Disclosure of the Torshin investigation signals a new dimension in the 18-month-old FBI probe of Russia’s interference. McClatchy reported a year ago that a multi-agency U.S. law enforcement and counterintelligence investigation into Russia’s intervention, begun even before the start of the 2016 general election campaign, initially included a focus on whether the Kremlin secretly helped fund efforts to boost Trump, but little has been said about that possibility in recent months.
The extent to which the FBI has evidence of money flowing from Torshin to the NRA, or of the NRA’s participation in the transfer of funds, could not be learned.
However, the NRA reported spending a record $55 million on the 2016 elections, including $30 million to support Trump – triple what the group devoted to backing Republican Mitt Romney in the 2012 presidential race. Most of that was money was spent by an arm of the NRA that is not required to disclose its donors.
Two people with close connections to the powerful gun lobby said its total election spending actually approached or exceeded $70 million. The reporting gap could be explained by the fact that independent groups are not required to reveal how much they spend on Internet ads or field operations, including get-out-the-vote efforts.
During the campaign, Trump was an outspoken advocate of the Second Amendment right to bear arms, at one point drawing a hail of criticism by suggesting that, if Clinton were elected, gun rights advocates could stop her from winning confirmation of liberal Supreme Court justices who support gun control laws.
“If she gets to pick her judges, nothing you can do folks,” Trump said at a rally in August 2016. “Although the Second Amendment people, maybe there is, I don’t know.”
Spanish authorities tag Torshin for money laundering
Torshin, a leading figure in Putin’s party, has been implicated in money laundering by judicial authorities in Spain, as Bloomberg News first revealed in 2016. Spanish investigators alleged in an almost 500-page internal report that Torshin, who was then a senator, capitalized on his government role to assist mobsters laundering funds through Spanish properties and banks, Bloomberg reported
A summary obtained by McClatchy of the still-secret report links Torshin to Russian money laundering and describes him as a godfather in a major Russian criminal organization called Taganskaya.
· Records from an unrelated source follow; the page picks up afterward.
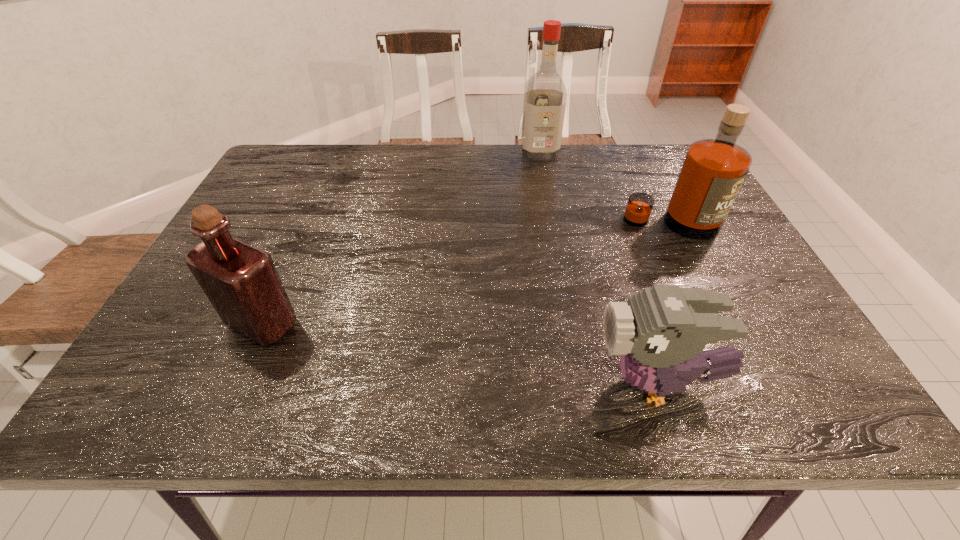 Identify the location of unoccupied position between the second farthest liquor and the nearest liquor. This screenshot has width=960, height=540. (467, 274).

The height and width of the screenshot is (540, 960). Find the location of `object that stands as the second closest to the second nearest liquor`. object that stands as the second closest to the second nearest liquor is located at coordinates (660, 332).

Identify which object is the second closest to the leftmost object. Please provide its 2D coordinates. Your answer should be formatted as a tuple, i.e. [(x, y)], where the tuple contains the x and y coordinates of a point satisfying the conditions above.

[(545, 96)]

Select which liquor is the closest to the second liquor from left to right. Please provide its 2D coordinates. Your answer should be formatted as a tuple, i.e. [(x, y)], where the tuple contains the x and y coordinates of a point satisfying the conditions above.

[(713, 171)]

You are a GUI agent. You are given a task and a screenshot of the screen. Output one action in this format:
    pyautogui.click(x=<x>, y=<y>)
    Task: Click on the liquor that is the second nearest to the shortest object
    The width and height of the screenshot is (960, 540).
    Given the screenshot: What is the action you would take?
    pyautogui.click(x=242, y=283) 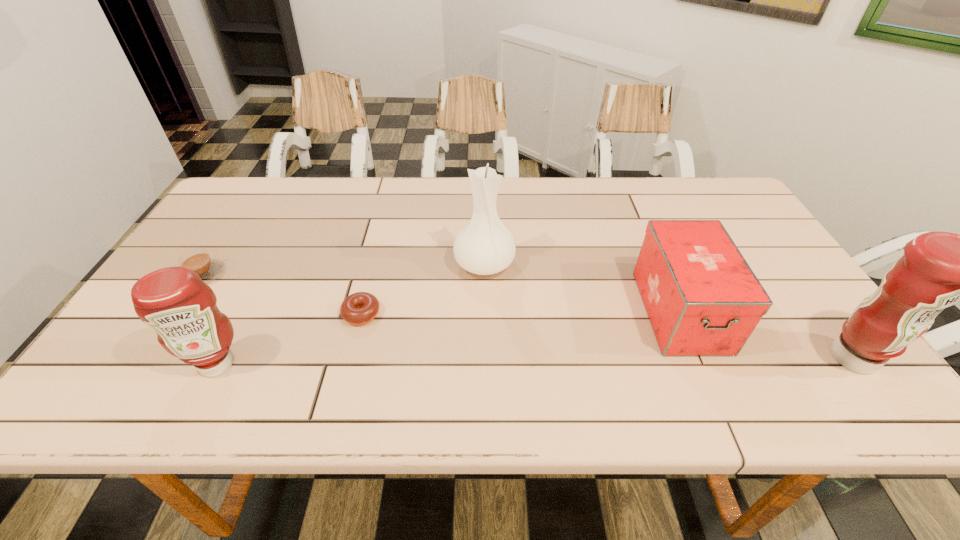 Where is `free space between the fifth object from left to right and the left condiment`? This screenshot has width=960, height=540. free space between the fifth object from left to right and the left condiment is located at coordinates (448, 338).

Image resolution: width=960 pixels, height=540 pixels. I want to click on object that is the fourth closest to the fourth object from right to left, so [702, 298].

Locate which object ranks fourth in proximity to the vase. Please provide its 2D coordinates. Your answer should be formatted as a tuple, i.e. [(x, y)], where the tuple contains the x and y coordinates of a point satisfying the conditions above.

[(198, 260)]

What are the coordinates of `free point that satisfies the following two spatial constraints: 1. on the back side of the vase; 2. on the right side of the doughnut` in the screenshot? It's located at [374, 264]. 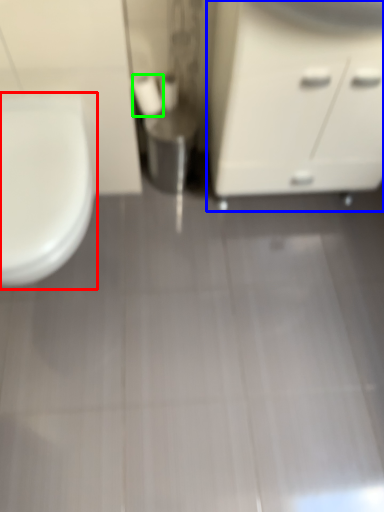 Question: Estimate the real-world distances between objects in this image. Which object is farther from toilet (highlighted by a red box), bathroom cabinet (highlighted by a blue box) or toilet paper (highlighted by a green box)?

Choices:
 (A) bathroom cabinet
 (B) toilet paper

Answer: (A) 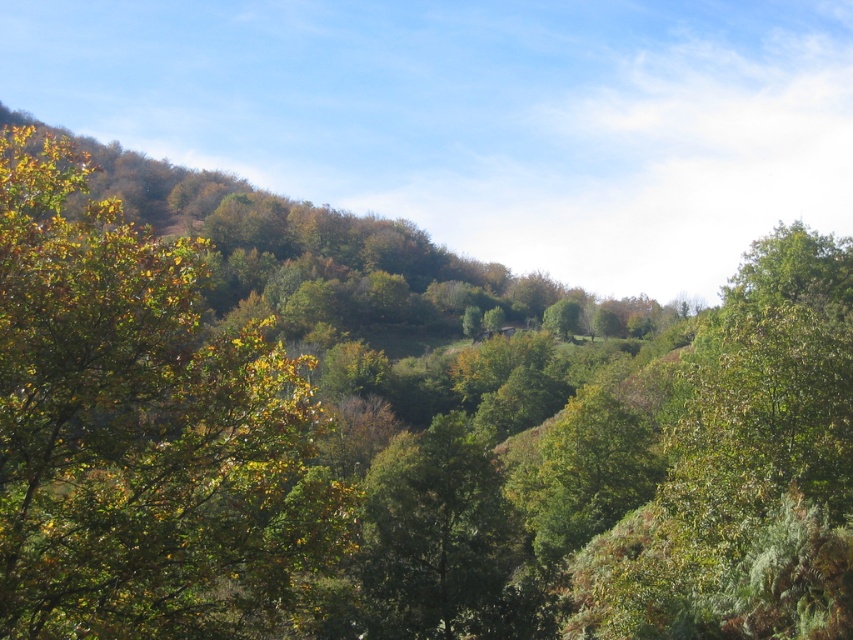 You are standing in the middle of a forest and see a green leafy tree at left and a green leafy tree at center. Which tree is nearer to you?

The green leafy tree at left is closer to the viewer than the green leafy tree at center, so the green leafy tree at left is nearer to you.

You are an environmental scientist studying tree distribution in this forest area. You observe the green leafy tree at left and the green leafy tree at center. Which tree is positioned higher in the image?

The green leafy tree at left is positioned higher in the image than the green leafy tree at center.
Investigators for three congressional committees probing Russia’s 2016 operations also have shown interest in Torshin, a lifetime NRA member who has attended several of its annual conventions. At the group’s meeting in Kentucky in May 2016, Torshin spoke to Donald Trump Jr. during a gala event at the group’s national gathering in Kentucky in May 2016, when his father won an earlier-than-usual NRA presidential endorsement.
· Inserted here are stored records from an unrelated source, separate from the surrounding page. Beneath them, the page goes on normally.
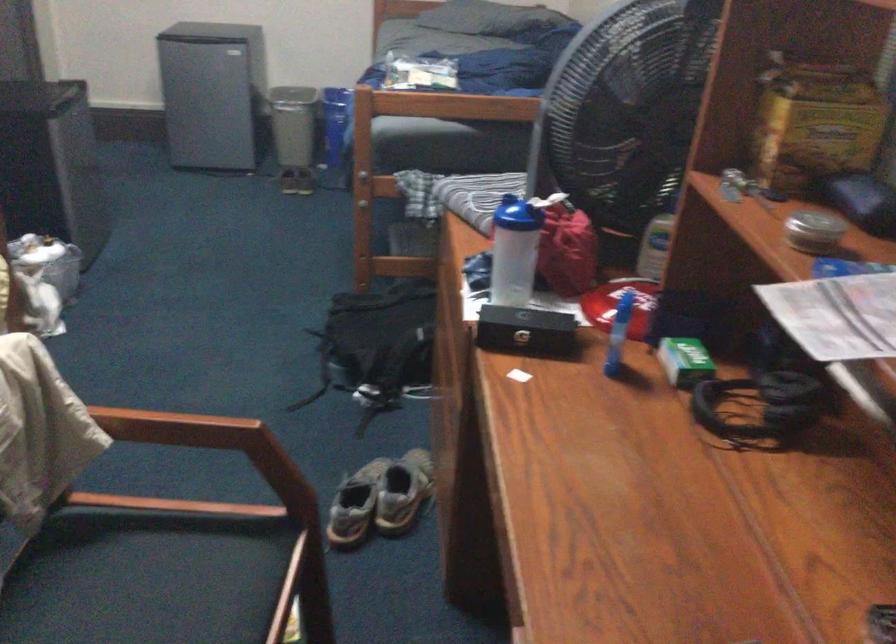 Describe the element at coordinates (767, 397) in the screenshot. The image size is (896, 644). I see `the black headphones` at that location. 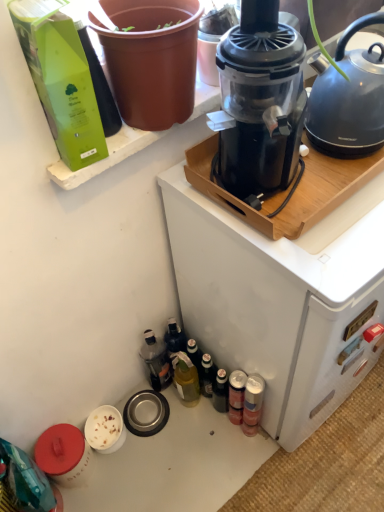 Question: Is metallic silver can at lower right, arranged as the first bottle when viewed from the right, beside metallic silver can at lower right, which ranks as the third bottle in left-to-right order?

Choices:
 (A) yes
 (B) no

Answer: (A)

Question: From the image's perspective, is metallic silver can at lower right, arranged as the first bottle when viewed from the right, under metallic silver can at lower right, which ranks as the third bottle in left-to-right order?

Choices:
 (A) yes
 (B) no

Answer: (A)

Question: Is metallic silver can at lower right, which is the 4th bottle in left-to-right order, at the right side of metallic silver can at lower right, the 2th bottle in the right-to-left sequence?

Choices:
 (A) no
 (B) yes

Answer: (B)

Question: Would you say metallic silver can at lower right, arranged as the first bottle when viewed from the right, is a long distance from metallic silver can at lower right, which ranks as the third bottle in left-to-right order?

Choices:
 (A) yes
 (B) no

Answer: (B)

Question: Is metallic silver can at lower right, which is the 4th bottle in left-to-right order, looking in the opposite direction of metallic silver can at lower right, the 2th bottle in the right-to-left sequence?

Choices:
 (A) no
 (B) yes

Answer: (B)

Question: In terms of height, does green glass bottle at lower center, which is counted as the 2th bottle, starting from the left, look taller or shorter compared to translucent plastic bottle at lower left, the 1th bottle in the left-to-right sequence?

Choices:
 (A) tall
 (B) short

Answer: (A)

Question: From a real-world perspective, relative to translucent plastic bottle at lower left, the 1th bottle in the left-to-right sequence, is green glass bottle at lower center, which is counted as the 3th bottle, starting from the right, vertically above or below?

Choices:
 (A) below
 (B) above

Answer: (A)

Question: Considering the positions of green glass bottle at lower center, which is counted as the 2th bottle, starting from the left, and translucent plastic bottle at lower left, the 1th bottle in the left-to-right sequence, in the image, is green glass bottle at lower center, which is counted as the 2th bottle, starting from the left, wider or thinner than translucent plastic bottle at lower left, the 1th bottle in the left-to-right sequence,?

Choices:
 (A) wide
 (B) thin

Answer: (B)

Question: Considering their positions, is green glass bottle at lower center, which is counted as the 3th bottle, starting from the right, located in front of or behind translucent plastic bottle at lower left, the 1th bottle in the left-to-right sequence?

Choices:
 (A) behind
 (B) front

Answer: (B)

Question: Considering the positions of point (185, 61) and point (241, 264), is point (185, 61) closer or farther from the camera than point (241, 264)?

Choices:
 (A) closer
 (B) farther

Answer: (A)

Question: From the image's perspective, is brown matte flowerpot at upper left located above or below black plastic coffee maker at upper center?

Choices:
 (A) below
 (B) above

Answer: (B)

Question: Would you say brown matte flowerpot at upper left is inside or outside black plastic coffee maker at upper center?

Choices:
 (A) inside
 (B) outside

Answer: (B)

Question: Considering the positions of brown matte flowerpot at upper left and black plastic coffee maker at upper center in the image, is brown matte flowerpot at upper left bigger or smaller than black plastic coffee maker at upper center?

Choices:
 (A) small
 (B) big

Answer: (A)

Question: Considering the positions of point (312, 345) and point (294, 136), is point (312, 345) closer or farther from the camera than point (294, 136)?

Choices:
 (A) farther
 (B) closer

Answer: (A)

Question: In terms of width, does black plastic coffee maker at upper center look wider or thinner when compared to transparent plastic juicer at upper center?

Choices:
 (A) thin
 (B) wide

Answer: (B) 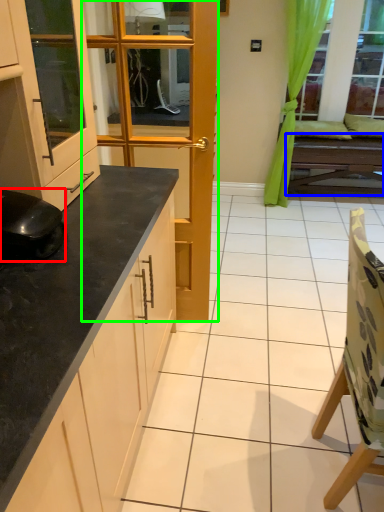 Question: Which object is positioned farthest from appliance (highlighted by a red box)? Select from table (highlighted by a blue box) and door (highlighted by a green box).

Choices:
 (A) table
 (B) door

Answer: (A)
An FBI spokesman declined to comment on the investigation.
The NRA did not immediately respond to requests for comment.
Torshin could not be reached for comment, and emails to the Russian central bank seeking comment from Torshin and the bank elicited no response.
Mueller’s investigation has been edging closer to Trump’s inner circle. This week, The New York Times reported that Mueller had negotiated an agreement under which Steve Bannon, who was recently ousted from his post as a senior White House adviser, would fully respond to questions about the Trump campaign. Bannon headed the campaign over its final weeks.
Since taking over the investigation last May, Mueller has secured guilty pleas from two former Trump aides, former National Security Adviser Michael Flynn and former campaign foreign policy adviser George Papadopoulos, both of whom agreed to cooperate with prosecutors; and criminal charges against two other top campaign figures, former campaign Chairman Paul Manafort and his deputy, Rick Gates.